• WORK TASK:
Which of the lines below holds the string "button"? Copy every line that does.

Data excerpts
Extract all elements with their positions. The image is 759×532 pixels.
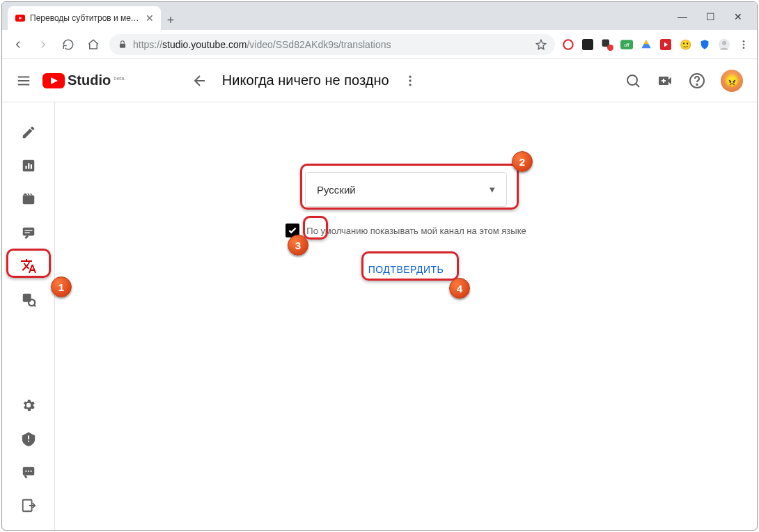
checkbox-label: По умолчанию показывать мой канал на это… — [306, 226, 526, 236]
svg-rect-26 — [22, 228, 34, 236]
star-icon[interactable] — [535, 39, 547, 50]
app-header: Studio beta Никогда ничего не поздно 😠 — [2, 59, 757, 102]
youtube-favicon-icon — [15, 13, 26, 24]
svg-rect-31 — [28, 435, 29, 439]
video-title: Никогда ничего не поздно — [222, 72, 389, 88]
svg-point-17 — [409, 84, 411, 86]
logo-text: Studio — [68, 72, 111, 88]
svg-point-11 — [743, 40, 745, 42]
extension-play-icon[interactable] — [659, 38, 672, 51]
sidebar-item-creator-classic[interactable] — [15, 492, 42, 519]
svg-point-12 — [743, 43, 745, 45]
titlebar: Переводы субтитров и метадан ✕ + — ☐ ✕ — [2, 2, 757, 30]
profile-avatar-icon[interactable] — [718, 38, 730, 51]
minimize-button[interactable]: — — [676, 10, 689, 23]
annotation-badge-2: 2 — [512, 151, 533, 172]
svg-rect-32 — [28, 441, 29, 442]
chevron-down-icon: ▾ — [490, 183, 495, 196]
nav-forward-button[interactable] — [34, 36, 52, 54]
extension-face-icon[interactable]: 🙂 — [679, 38, 691, 51]
svg-point-10 — [722, 40, 726, 45]
extension-off-icon[interactable]: off — [620, 38, 633, 51]
sidebar-item-whats-new[interactable] — [15, 459, 42, 485]
maximize-button[interactable]: ☐ — [704, 10, 717, 23]
sidebar-item-editor[interactable] — [15, 186, 42, 212]
svg-rect-22 — [25, 166, 26, 169]
tab-close-icon[interactable]: ✕ — [146, 13, 154, 24]
svg-rect-23 — [28, 163, 29, 169]
close-window-button[interactable]: ✕ — [732, 10, 744, 23]
confirm-button[interactable]: ПОДТВЕРДИТЬ — [356, 257, 457, 282]
annotation-badge-3: 3 — [288, 235, 308, 256]
svg-point-2 — [563, 40, 572, 49]
logo-beta: beta — [114, 75, 125, 81]
svg-point-36 — [30, 471, 31, 472]
youtube-logo-icon — [42, 73, 65, 88]
sidebar-item-other-settings[interactable] — [15, 286, 42, 313]
nav-back-button[interactable] — [9, 36, 27, 54]
lock-icon — [118, 40, 127, 49]
sidebar-item-settings[interactable] — [15, 392, 42, 418]
extension-drive-icon[interactable] — [640, 38, 652, 51]
new-tab-button[interactable]: + — [161, 10, 180, 30]
svg-rect-24 — [30, 164, 31, 169]
svg-point-35 — [27, 471, 29, 472]
sidebar-item-comments[interactable] — [15, 219, 42, 246]
account-avatar[interactable]: 😠 — [721, 70, 743, 92]
svg-point-16 — [409, 79, 411, 81]
omnibox[interactable]: https://studio.youtube.com/video/SSd82AK… — [109, 34, 555, 55]
sidebar-item-analytics[interactable] — [15, 152, 42, 179]
svg-rect-1 — [120, 43, 125, 47]
svg-text:off: off — [624, 42, 629, 47]
extension-opera-icon[interactable] — [562, 38, 574, 51]
hamburger-menu-button[interactable] — [16, 73, 31, 88]
svg-point-13 — [743, 47, 745, 49]
browser-tab[interactable]: Переводы субтитров и метадан ✕ — [8, 6, 161, 30]
svg-point-20 — [696, 84, 698, 85]
url-text: https://studio.youtube.com/video/SSd82AK… — [133, 39, 391, 50]
browser-menu-icon[interactable] — [737, 38, 750, 51]
extension-red-badge-icon[interactable] — [601, 38, 613, 51]
video-options-button[interactable] — [403, 74, 417, 88]
svg-point-15 — [409, 75, 411, 77]
window-controls: — ☐ ✕ — [664, 10, 757, 30]
svg-rect-3 — [582, 39, 593, 50]
studio-logo[interactable]: Studio beta — [42, 72, 125, 88]
main-content: Русский ▾ По умолчанию показывать мой ка… — [55, 102, 757, 530]
svg-point-30 — [29, 299, 35, 306]
svg-rect-25 — [22, 196, 34, 205]
sidebar: 1 — [2, 102, 55, 530]
nav-home-button[interactable] — [84, 36, 102, 54]
language-dropdown[interactable]: Русский ▾ — [305, 172, 507, 207]
create-video-icon[interactable] — [657, 72, 673, 89]
default-language-checkbox[interactable] — [285, 224, 299, 237]
sidebar-item-feedback[interactable] — [15, 425, 42, 452]
sidebar-item-details[interactable] — [15, 119, 42, 146]
svg-point-5 — [607, 45, 613, 51]
extension-icons: off 🙂 — [562, 38, 750, 51]
help-icon[interactable] — [689, 72, 705, 89]
language-selected-label: Русский — [317, 184, 356, 196]
extension-shield-icon[interactable] — [698, 38, 711, 51]
tab-title: Переводы субтитров и метадан — [30, 13, 141, 23]
svg-point-34 — [25, 471, 26, 472]
nav-reload-button[interactable] — [59, 36, 77, 54]
extension-dark-icon[interactable] — [581, 38, 594, 51]
tab-strip: Переводы субтитров и метадан ✕ + — [2, 6, 664, 30]
svg-point-18 — [627, 75, 637, 85]
sidebar-item-translations[interactable] — [15, 253, 42, 279]
svg-rect-28 — [24, 233, 29, 233]
address-bar: https://studio.youtube.com/video/SSd82AK… — [2, 30, 757, 59]
header-back-button[interactable] — [191, 72, 208, 89]
search-icon[interactable] — [625, 72, 641, 89]
svg-rect-27 — [24, 230, 32, 230]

• REPLY TO THE EXERCISE:
minimize-button[interactable]: — — [676, 10, 689, 23]
nav-forward-button[interactable] — [34, 36, 52, 54]
maximize-button[interactable]: ☐ — [704, 10, 717, 23]
close-window-button[interactable]: ✕ — [732, 10, 744, 23]
confirm-button[interactable]: ПОДТВЕРДИТЬ — [356, 257, 457, 282]
nav-back-button[interactable] — [9, 36, 27, 54]
new-tab-button[interactable]: + — [161, 10, 180, 30]
hamburger-menu-button[interactable] — [16, 73, 31, 88]
video-options-button[interactable] — [403, 74, 417, 88]
nav-home-button[interactable] — [84, 36, 102, 54]
nav-reload-button[interactable] — [59, 36, 77, 54]
header-back-button[interactable] — [191, 72, 208, 89]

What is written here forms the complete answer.